Print every entry below again. Nothing may differ from the original.

Page-level text extractions:
^^^^^^^^

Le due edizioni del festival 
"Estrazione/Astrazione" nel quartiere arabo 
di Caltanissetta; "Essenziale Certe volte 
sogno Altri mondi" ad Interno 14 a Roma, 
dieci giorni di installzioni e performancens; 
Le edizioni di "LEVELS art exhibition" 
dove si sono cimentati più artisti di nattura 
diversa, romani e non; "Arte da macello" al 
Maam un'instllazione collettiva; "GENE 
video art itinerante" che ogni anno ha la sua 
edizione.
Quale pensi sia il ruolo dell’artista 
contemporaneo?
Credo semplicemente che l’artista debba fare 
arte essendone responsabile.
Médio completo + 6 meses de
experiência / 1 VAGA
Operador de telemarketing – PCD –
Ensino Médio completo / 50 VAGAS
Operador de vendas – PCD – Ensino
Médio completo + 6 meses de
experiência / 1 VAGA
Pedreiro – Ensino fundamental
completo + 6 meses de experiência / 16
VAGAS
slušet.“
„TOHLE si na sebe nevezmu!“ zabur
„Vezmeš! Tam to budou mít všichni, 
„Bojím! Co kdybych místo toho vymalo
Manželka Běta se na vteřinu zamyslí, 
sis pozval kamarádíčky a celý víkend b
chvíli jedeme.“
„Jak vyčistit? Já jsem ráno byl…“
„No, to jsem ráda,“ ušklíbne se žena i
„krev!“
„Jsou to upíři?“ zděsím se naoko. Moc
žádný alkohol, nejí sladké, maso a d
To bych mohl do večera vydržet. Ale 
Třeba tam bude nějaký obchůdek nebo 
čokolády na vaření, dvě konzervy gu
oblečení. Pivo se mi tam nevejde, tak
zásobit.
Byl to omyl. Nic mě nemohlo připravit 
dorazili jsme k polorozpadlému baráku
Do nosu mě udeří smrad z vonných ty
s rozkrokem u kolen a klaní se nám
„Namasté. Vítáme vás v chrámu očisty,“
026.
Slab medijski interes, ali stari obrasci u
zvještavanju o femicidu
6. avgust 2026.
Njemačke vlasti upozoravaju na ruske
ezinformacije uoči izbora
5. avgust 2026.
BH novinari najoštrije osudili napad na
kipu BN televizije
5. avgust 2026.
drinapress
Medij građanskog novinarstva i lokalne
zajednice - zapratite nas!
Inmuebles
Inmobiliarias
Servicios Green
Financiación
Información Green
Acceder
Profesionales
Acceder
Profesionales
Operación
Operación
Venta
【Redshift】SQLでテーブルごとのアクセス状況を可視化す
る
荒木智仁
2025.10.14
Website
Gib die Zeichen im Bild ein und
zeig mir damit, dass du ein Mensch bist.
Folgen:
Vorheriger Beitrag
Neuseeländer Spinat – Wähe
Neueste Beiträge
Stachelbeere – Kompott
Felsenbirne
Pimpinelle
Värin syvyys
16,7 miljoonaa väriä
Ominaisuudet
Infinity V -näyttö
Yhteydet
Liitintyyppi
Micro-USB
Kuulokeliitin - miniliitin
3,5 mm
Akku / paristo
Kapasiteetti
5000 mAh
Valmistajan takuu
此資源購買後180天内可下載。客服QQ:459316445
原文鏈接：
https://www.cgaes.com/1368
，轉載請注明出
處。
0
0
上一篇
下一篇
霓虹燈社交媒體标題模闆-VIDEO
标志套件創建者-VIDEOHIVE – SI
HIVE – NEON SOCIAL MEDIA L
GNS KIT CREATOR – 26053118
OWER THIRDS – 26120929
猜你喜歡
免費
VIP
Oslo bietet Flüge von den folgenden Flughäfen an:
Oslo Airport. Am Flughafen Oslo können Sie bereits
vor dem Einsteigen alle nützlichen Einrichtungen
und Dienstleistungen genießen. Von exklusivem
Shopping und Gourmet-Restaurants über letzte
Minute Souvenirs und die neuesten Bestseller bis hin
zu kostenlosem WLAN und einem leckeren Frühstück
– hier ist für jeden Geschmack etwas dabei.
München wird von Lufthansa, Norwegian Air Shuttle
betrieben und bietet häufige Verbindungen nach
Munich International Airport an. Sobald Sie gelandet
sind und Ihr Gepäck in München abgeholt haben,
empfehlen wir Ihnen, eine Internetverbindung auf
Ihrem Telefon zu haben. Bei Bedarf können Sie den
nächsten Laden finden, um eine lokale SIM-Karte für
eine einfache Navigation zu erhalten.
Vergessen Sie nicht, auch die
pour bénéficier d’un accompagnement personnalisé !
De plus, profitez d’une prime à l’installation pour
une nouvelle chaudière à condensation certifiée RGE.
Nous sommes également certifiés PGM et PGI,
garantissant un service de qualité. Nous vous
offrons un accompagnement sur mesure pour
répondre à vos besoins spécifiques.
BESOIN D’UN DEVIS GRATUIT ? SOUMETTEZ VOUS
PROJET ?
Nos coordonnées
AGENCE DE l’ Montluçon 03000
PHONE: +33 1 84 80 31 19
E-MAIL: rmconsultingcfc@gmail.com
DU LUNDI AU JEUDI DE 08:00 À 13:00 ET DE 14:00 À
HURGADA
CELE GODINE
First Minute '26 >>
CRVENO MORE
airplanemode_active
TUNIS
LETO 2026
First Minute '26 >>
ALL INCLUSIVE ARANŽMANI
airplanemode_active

^^^^^^^^

▸ Answer to this task:
Le due edizioni del festival 
"Estrazione/Astrazione" nel quartiere arabo 
di Caltanissetta; "Essenziale Certe volte 
sogno Altri mondi" ad Interno 14 a Roma, 
dieci giorni di installzioni e performancens; 
Le edizioni di "LEVELS art exhibition" 
dove si sono cimentati più artisti di nattura 
diversa, romani e non; "Arte da macello" al 
Maam un'instllazione collettiva; "GENE 
video art itinerante" che ogni anno ha la sua 
edizione.
Quale pensi sia il ruolo dell’artista 
contemporaneo?
Credo semplicemente che l’artista debba fare 
arte essendone responsabile.
Médio completo + 6 meses de
experiência / 1 VAGA
Operador de telemarketing – PCD –
Ensino Médio completo / 50 VAGAS
Operador de vendas – PCD – Ensino
Médio completo + 6 meses de
experiência / 1 VAGA
Pedreiro – Ensino fundamental
completo + 6 meses de experiência / 16
VAGAS
slušet.“
„TOHLE si na sebe nevezmu!“ zabur
„Vezmeš! Tam to budou mít všichni, 
„Bojím! Co kdybych místo toho vymalo
Manželka Běta se na vteřinu zamyslí, 
sis pozval kamarádíčky a celý víkend b
chvíli jedeme.“
„Jak vyčistit? Já jsem ráno byl…“
„No, to jsem ráda,“ ušklíbne se žena i
„krev!“
„Jsou to upíři?“ zděsím se naoko. Moc
žádný alkohol, nejí sladké, maso a d
To bych mohl do večera vydržet. Ale 
Třeba tam bude nějaký obchůdek nebo 
čokolády na vaření, dvě konzervy gu
oblečení. Pivo se mi tam nevejde, tak
zásobit.
Byl to omyl. Nic mě nemohlo připravit 
dorazili jsme k polorozpadlému baráku
Do nosu mě udeří smrad z vonných ty
s rozkrokem u kolen a klaní se nám
„Namasté. Vítáme vás v chrámu očisty,“
026.
Slab medijski interes, ali stari obrasci u
zvještavanju o femicidu
6. avgust 2026.
Njemačke vlasti upozoravaju na ruske
ezinformacije uoči izbora
5. avgust 2026.
BH novinari najoštrije osudili napad na
kipu BN televizije
5. avgust 2026.
drinapress
Medij građanskog novinarstva i lokalne
zajednice - zapratite nas!
Inmuebles
Inmobiliarias
Servicios Green
Financiación
Información Green
Acceder
Profesionales
Acceder
Profesionales
Operación
Operación
Venta
【Redshift】SQLでテーブルごとのアクセス状況を可視化す
る
荒木智仁
2025.10.14
Website
Gib die Zeichen im Bild ein und
zeig mir damit, dass du ein Mensch bist.
Folgen:
Vorheriger Beitrag
Neuseeländer Spinat – Wähe
Neueste Beiträge
Stachelbeere – Kompott
Felsenbirne
Pimpinelle
Värin syvyys
16,7 miljoonaa väriä
Ominaisuudet
Infinity V -näyttö
Yhteydet
Liitintyyppi
Micro-USB
Kuulokeliitin - miniliitin
3,5 mm
Akku / paristo
Kapasiteetti
5000 mAh
Valmistajan takuu
此資源購買後180天内可下載。客服QQ:459316445
原文鏈接：
https://www.cgaes.com/1368
，轉載請注明出
處。
0
0
上一篇
下一篇
霓虹燈社交媒體标題模闆-VIDEO
标志套件創建者-VIDEOHIVE – SI
HIVE – NEON SOCIAL MEDIA L
GNS KIT CREATOR – 26053118
OWER THIRDS – 26120929
猜你喜歡
免費
VIP
Oslo bietet Flüge von den folgenden Flughäfen an:
Oslo Airport. Am Flughafen Oslo können Sie bereits
vor dem Einsteigen alle nützlichen Einrichtungen
und Dienstleistungen genießen. Von exklusivem
Shopping und Gourmet-Restaurants über letzte
Minute Souvenirs und die neuesten Bestseller bis hin
zu kostenlosem WLAN und einem leckeren Frühstück
– hier ist für jeden Geschmack etwas dabei.
München wird von Lufthansa, Norwegian Air Shuttle
betrieben und bietet häufige Verbindungen nach
Munich International Airport an. Sobald Sie gelandet
sind und Ihr Gepäck in München abgeholt haben,
empfehlen wir Ihnen, eine Internetverbindung auf
Ihrem Telefon zu haben. Bei Bedarf können Sie den
nächsten Laden finden, um eine lokale SIM-Karte für
eine einfache Navigation zu erhalten.
Vergessen Sie nicht, auch die
pour bénéficier d’un accompagnement personnalisé !
De plus, profitez d’une prime à l’installation pour
une nouvelle chaudière à condensation certifiée RGE.
Nous sommes également certifiés PGM et PGI,
garantissant un service de qualité. Nous vous
offrons un accompagnement sur mesure pour
répondre à vos besoins spécifiques.
BESOIN D’UN DEVIS GRATUIT ? SOUMETTEZ VOUS
PROJET ?
Nos coordonnées
AGENCE DE l’ Montluçon 03000
PHONE: +33 1 84 80 31 19
E-MAIL: rmconsultingcfc@gmail.com
DU LUNDI AU JEUDI DE 08:00 À 13:00 ET DE 14:00 À
HURGADA
CELE GODINE
First Minute '26 >>
CRVENO MORE
airplanemode_active
TUNIS
LETO 2026
First Minute '26 >>
ALL INCLUSIVE ARANŽMANI
airplanemode_active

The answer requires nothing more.